Andaikata Boaz Theofilus Erwin Solossa tak cidera sejak Liga Indonesia 2005 pasti dia jadi pencetak gol terbanyak. Rupanya harapan itu pupus sudah sebab lelaki kelahiran Sorong 16 Maret 1986 mengalami banyak terjangan dan tackle keras dari para pemain belakang lawan.
Sebut saja misalnya pada membela tim Merah Putih melawan Singapura, kemudian selama Liga Indonesia 2005 lalu mendapat 17 jahitan saat membela tim Mutiara Hitam. Rupanya cidera itu berlanjut saat tim Merah Putih uji coba melawan kesebelasan Hongkong. Boaz ditackle sangat keras dari belakang sehingga ia terpaksa istirahat selama enam bulan.
Sewaktu membela tim Merah Putih di kancah Piala Tiger pernah jadi top scorer, meski tak mengantar tim Nasional jadi juara.

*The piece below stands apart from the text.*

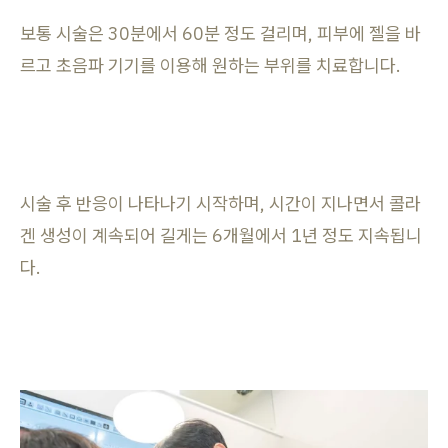
보통 시술은 30분에서 60분 정도 걸리며, 피부에 젤을 바
르고 초음파 기기를 이용해 원하는 부위를 치료합니다.
시술 후 반응이 나타나기 시작하며, 시간이 지나면서 콜라
겐 생성이 계속되어 길게는 6개월에서 1년 정도 지속됩니
다.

Bayangkan saja selama putaran pertama ISL, Boaz tak secara penuh ikut kompetisi karena masih didera cidera dan istiraha selama enam bulan. Barulah menjelang akhir putaran pertama ISL suami dari Adelina Gedi Solossa ini bermain penuh hingga putaran kedua berlangsung. Goal yang berhasil dikoleksi ayah dari Abigael maria Putri Solossa sebanyak 20 dan ada kemungkinan bisa bertambah lagi. Pasalnya tinggal empat laga lagi Persipura bermain melawan Persija, Persitara, PSMS Medan dan Sriwijaya FC.
Walau demikian Boaz mengaku dia tidak bermain sendiri sebab bermain sepak bola sebab ini semua hasil permainan tim. “Puji Tuhan saya tidak bermain sendiri, ini semua hasil kerja sama tim,”aku Boaz merendah.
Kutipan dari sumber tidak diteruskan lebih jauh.